According to Murray, TB in children can have a more subtle presentation than in adults. Also, for unclear reasons "kids tend not to be able to cough up sputum," she said. The project will assay other biological fluids from infected children to determine whether these can be used for TB diagnosis.
Both Murray and Chandler are particularly interested in determining whether fragments of TB cfDNA can be amplified from urine in pediatric cases. Chandler said that there is precedent in the literature for transrenal recovery of DNA. "If it is possible for us to adapt TruTip to extract TB DNA out of urine and detect markers of drug resistance from that DNA, that would be a significant breakthrough in and of itself," he said.
Another advantage to this partnership will be the international pilot testing. Chandler pointed out that the Harvard team had been "working at international sites and has collaborators at international locations prepared and set up to receive prototype instruments and assays from Akonni, and test them in a real clinical use environment, before we at Akonni have to go through the expense of a full-on clinical trial," he said.
This aspect of the project will include clinical work in Peru, which Murray said has been an ongoing collaboration for the past seven years. "In the context of that we have recruited and followed 4,000 patients, about 11 or 12 percent of [whom] have multi-drug resistant TB. We have all these strains archived, and the drug resistance phenotypes and the patient outcomes are very well described," she said.
The amplification microarray will be based on one described in the journal Microarrays in 2012, Chandler said.
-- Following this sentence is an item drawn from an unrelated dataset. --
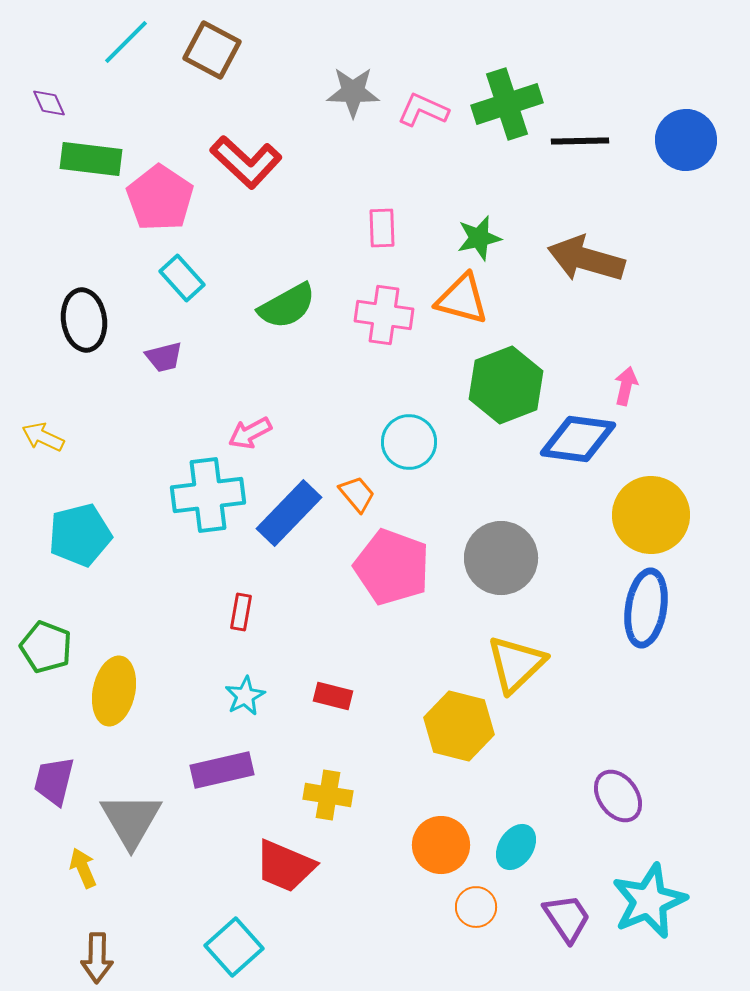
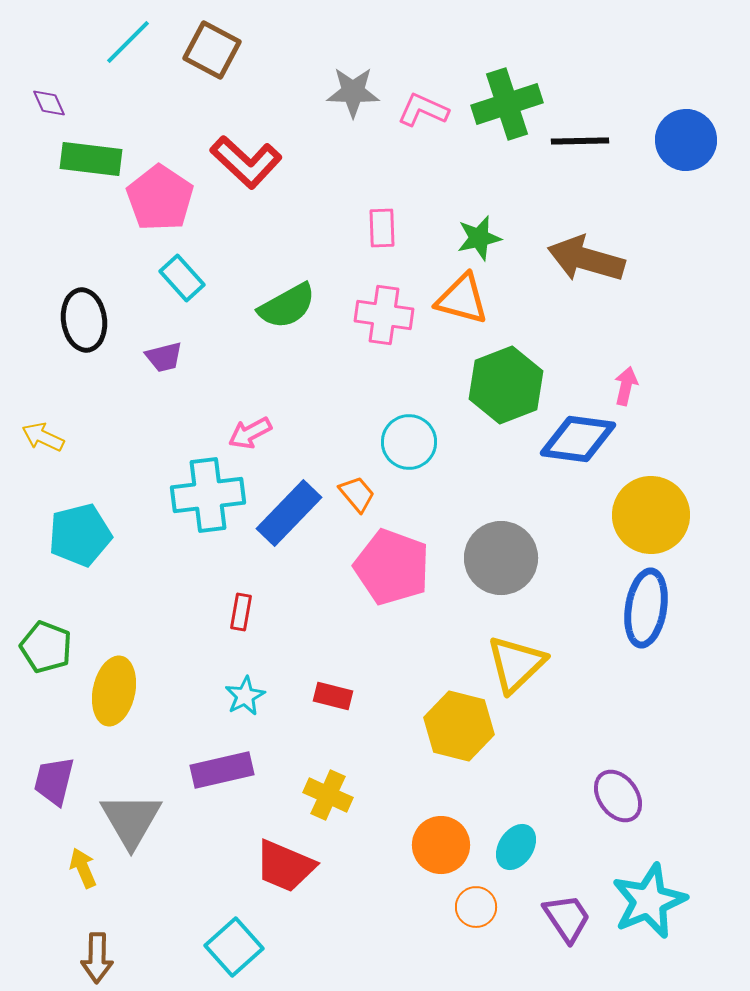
cyan line at (126, 42): moved 2 px right
yellow cross at (328, 795): rotated 15 degrees clockwise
A PCR master mix containing purified DNA, primers, buffer, and dNTPs is loaded over the top of a gel element array. Each gel element, or spot, on the array contains a unique probe for one or more genes, and one or more resistance-conferring mutations, and each array typically has about 200 spots.
The microarray is subjected to thermal cycling, and amplified targets hybridize to the microarray. Chandler said that "for the Harvard project, the microarray will contain an integrated waste chamber, so the entire process is closed." After wash, the arrays are imaged through the coverslip, and automated software analyzes the image and reports the results. This will be combined with automated TruTip sample prep into a single sample-to-answer system. "The footprint will be slightly larger than a laptop computer, [and] the power requirements are such that it could be run off a battery, if necessary," he said.
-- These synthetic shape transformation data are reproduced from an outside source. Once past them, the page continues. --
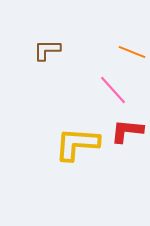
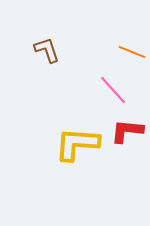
brown L-shape: rotated 72 degrees clockwise
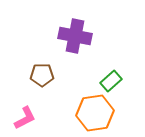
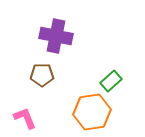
purple cross: moved 19 px left
orange hexagon: moved 3 px left, 1 px up
pink L-shape: rotated 85 degrees counterclockwise
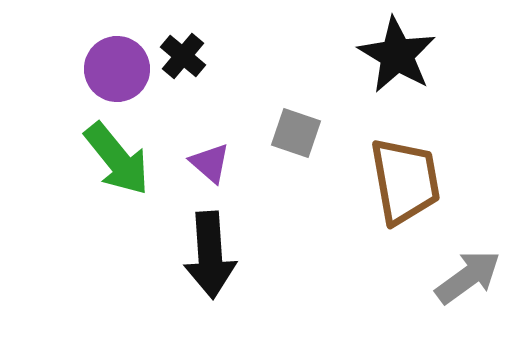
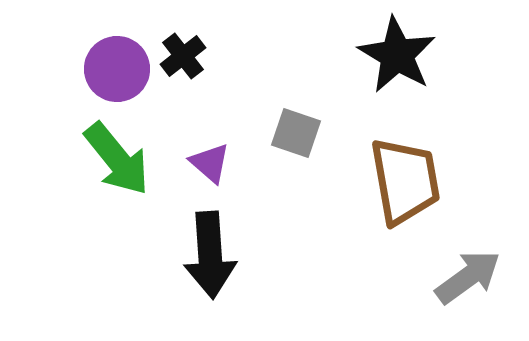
black cross: rotated 12 degrees clockwise
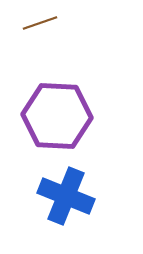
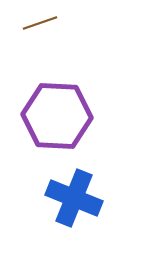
blue cross: moved 8 px right, 2 px down
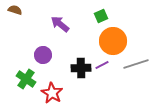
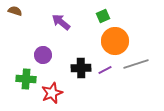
brown semicircle: moved 1 px down
green square: moved 2 px right
purple arrow: moved 1 px right, 2 px up
orange circle: moved 2 px right
purple line: moved 3 px right, 5 px down
green cross: rotated 30 degrees counterclockwise
red star: rotated 20 degrees clockwise
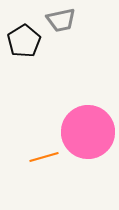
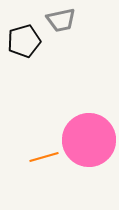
black pentagon: rotated 16 degrees clockwise
pink circle: moved 1 px right, 8 px down
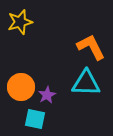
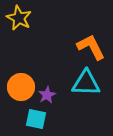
yellow star: moved 1 px left, 4 px up; rotated 30 degrees counterclockwise
cyan square: moved 1 px right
He also added that the amplification reagents and chemistry will be in a dry pellet form within the array, so that they can be stored at room temperature. This will solve the cold chain storage problem common in low resource settings, and make the consumable more useful in places with limited access to electricity.
Chandler said the company will work toward obtaining an ISO13485 certificate with this project, as well as CE marking prior to further clinical trials.
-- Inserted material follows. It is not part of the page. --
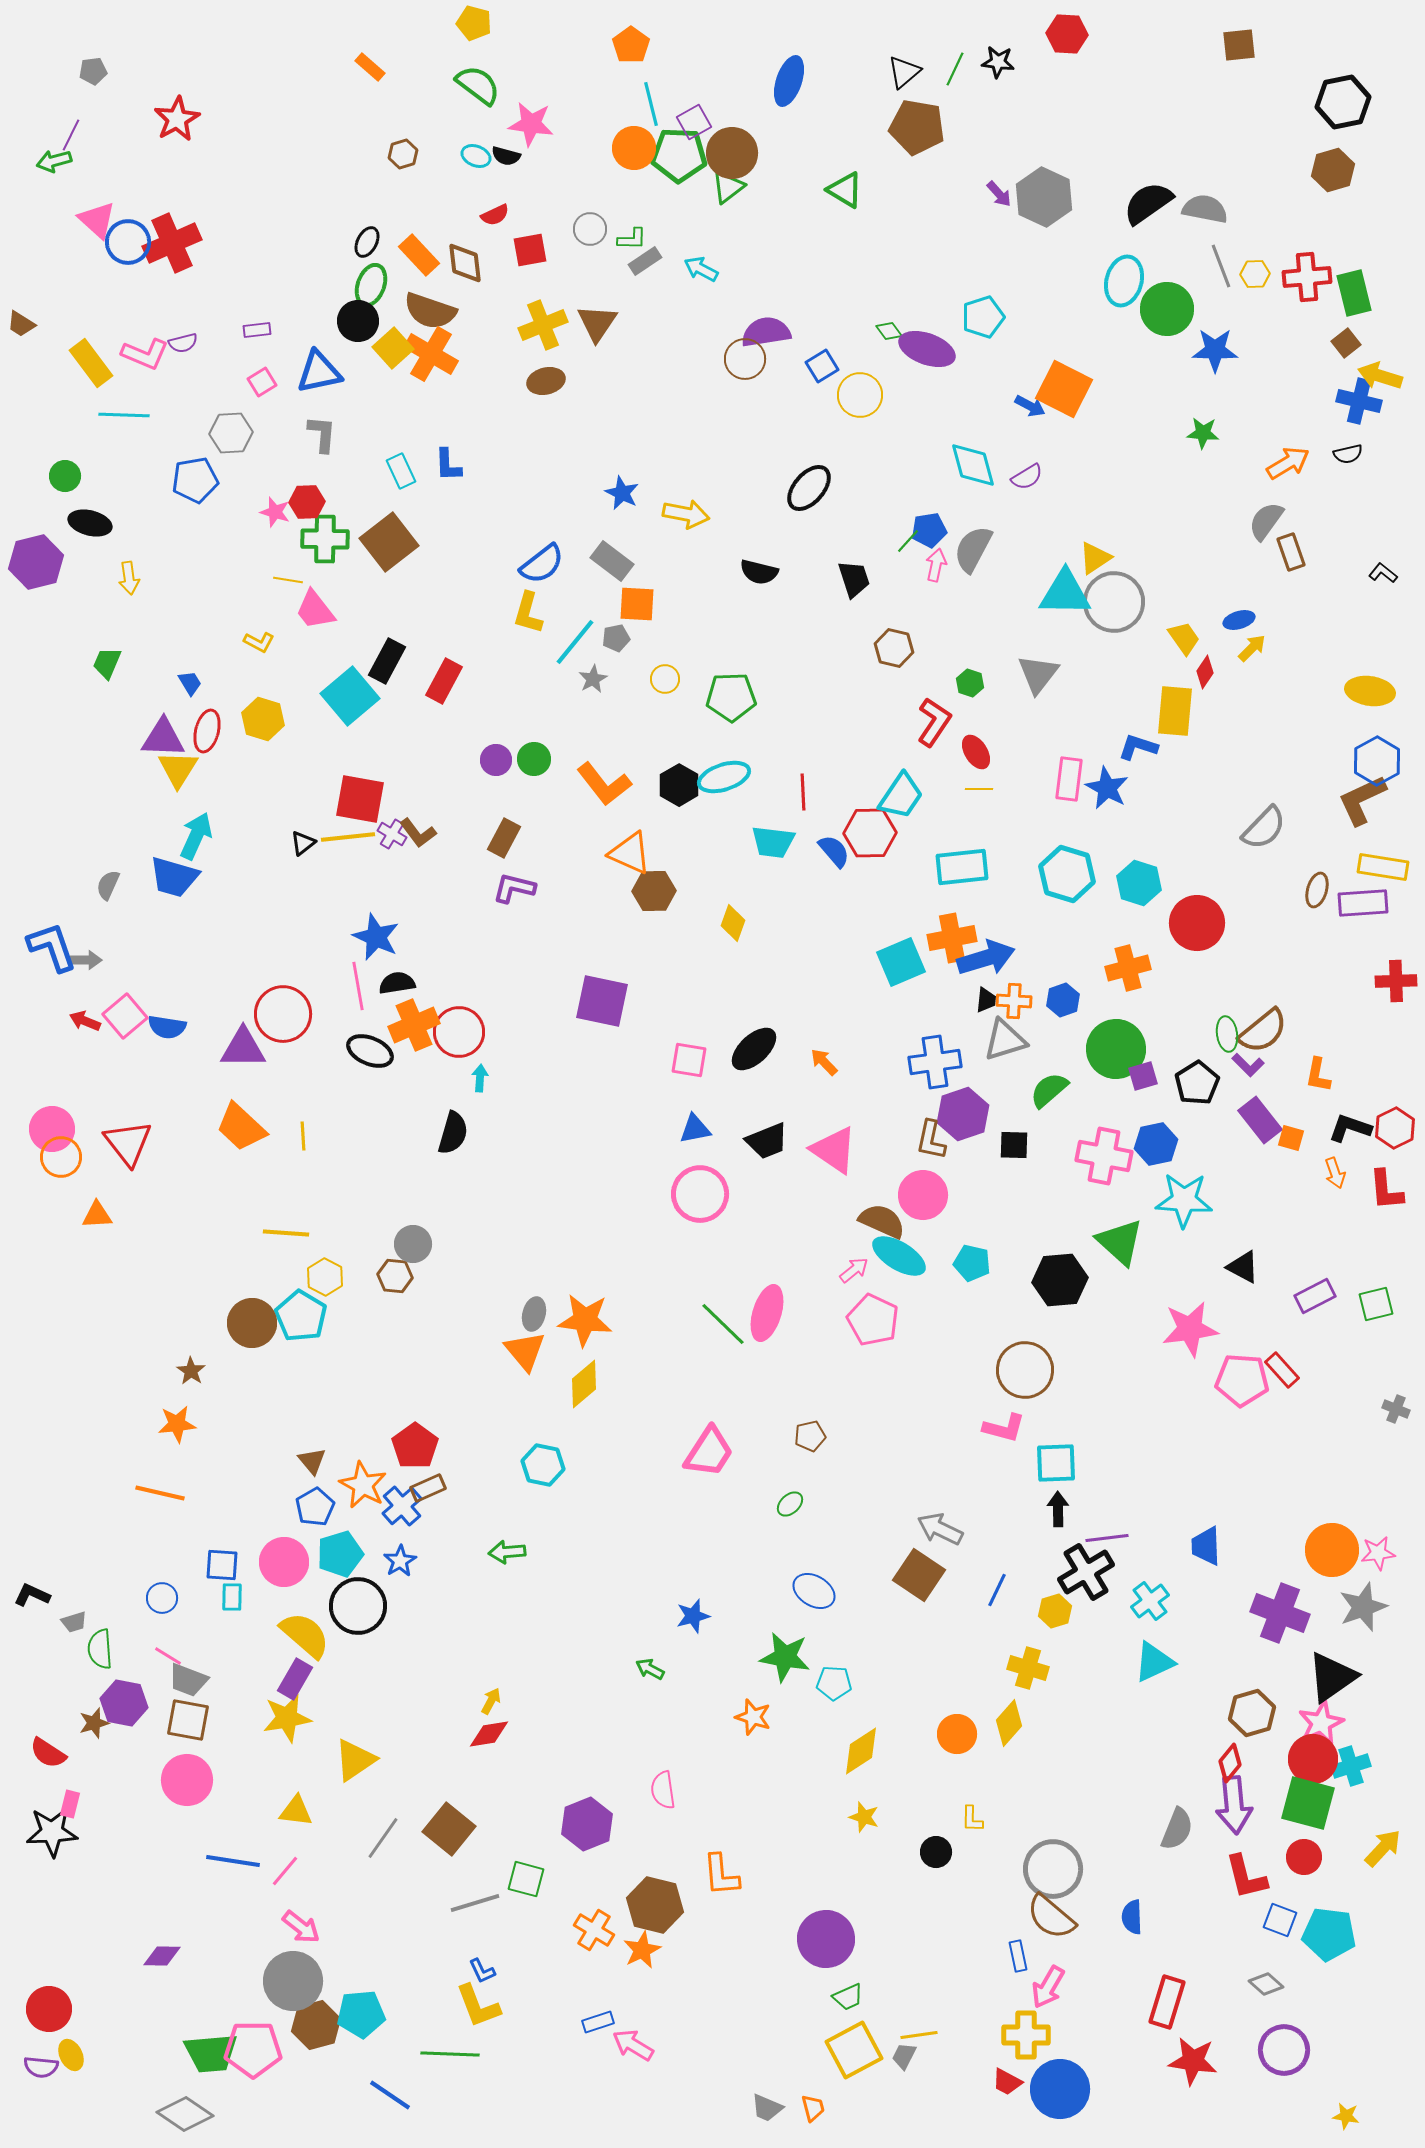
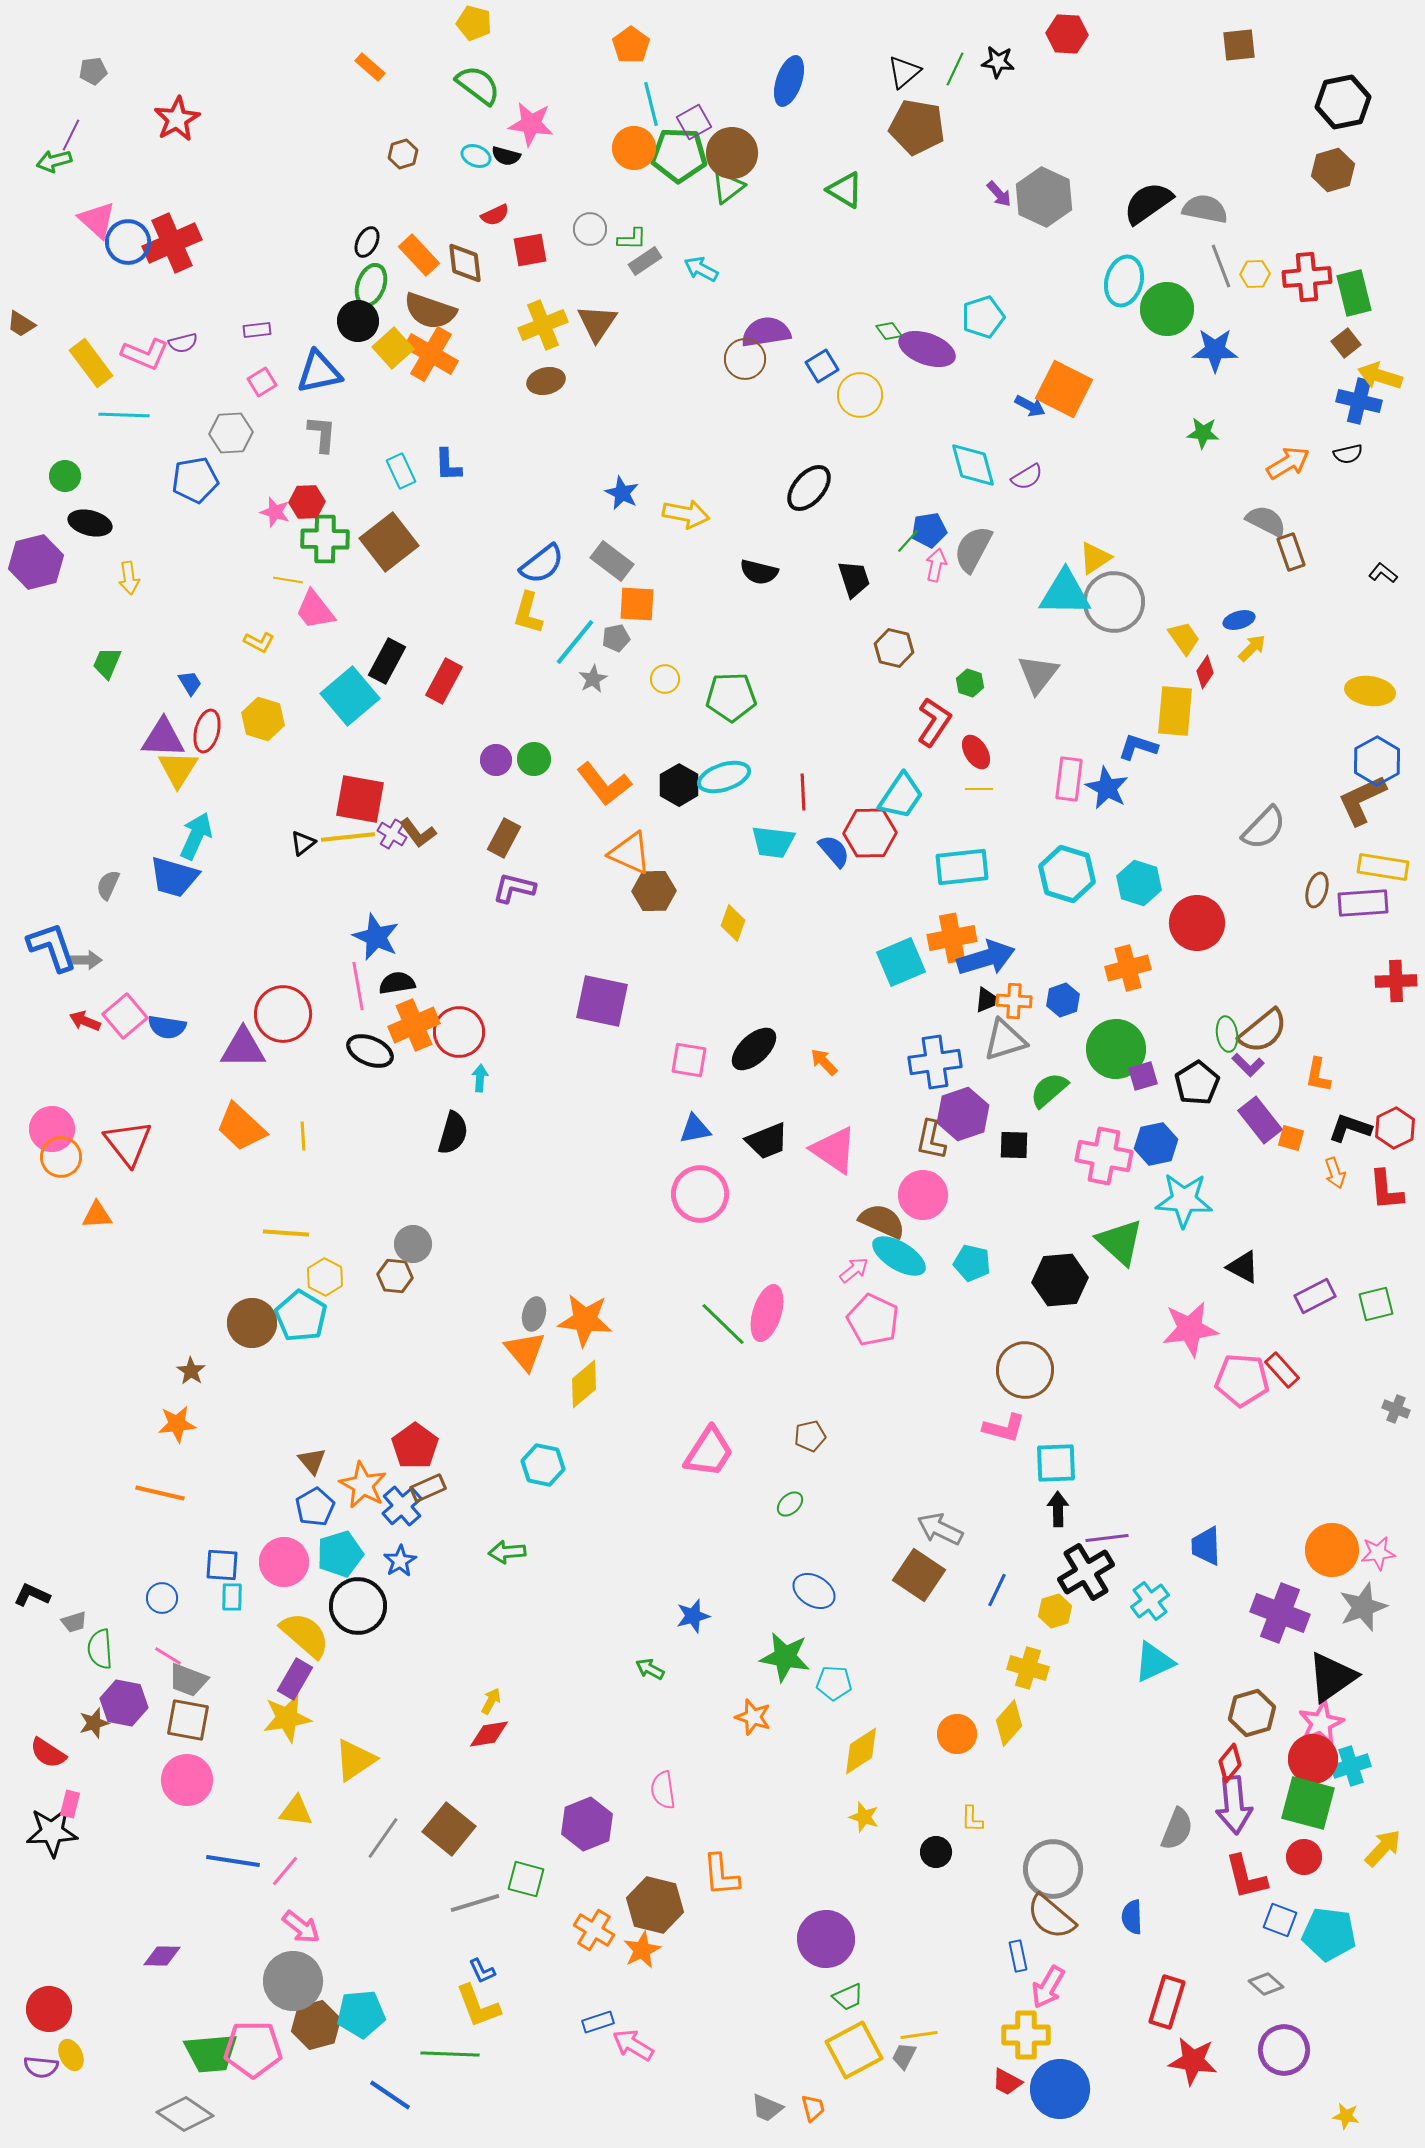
gray semicircle at (1266, 521): rotated 81 degrees clockwise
There is no exclusivity arrangement in terms of the Harvard research, and Murray said she hopes the basic science "will inform not only Akonni's tool, but any other tool that wants to diagnose TB using drug resistance mutations, whether that's going directly to whole-genome sequencing or targeted sequencing, or any one of a thousand possible tools that could be used this way," she said. "We will make this data public and hope that as many different companies use it as possible, because we'd love to see competitive tools out there so people have choices."
The ultimate goal, she said, is to both "improve clinical outcomes for patients by treating them earlier and to have an impact on the epidemic of TB by interrupting transmission."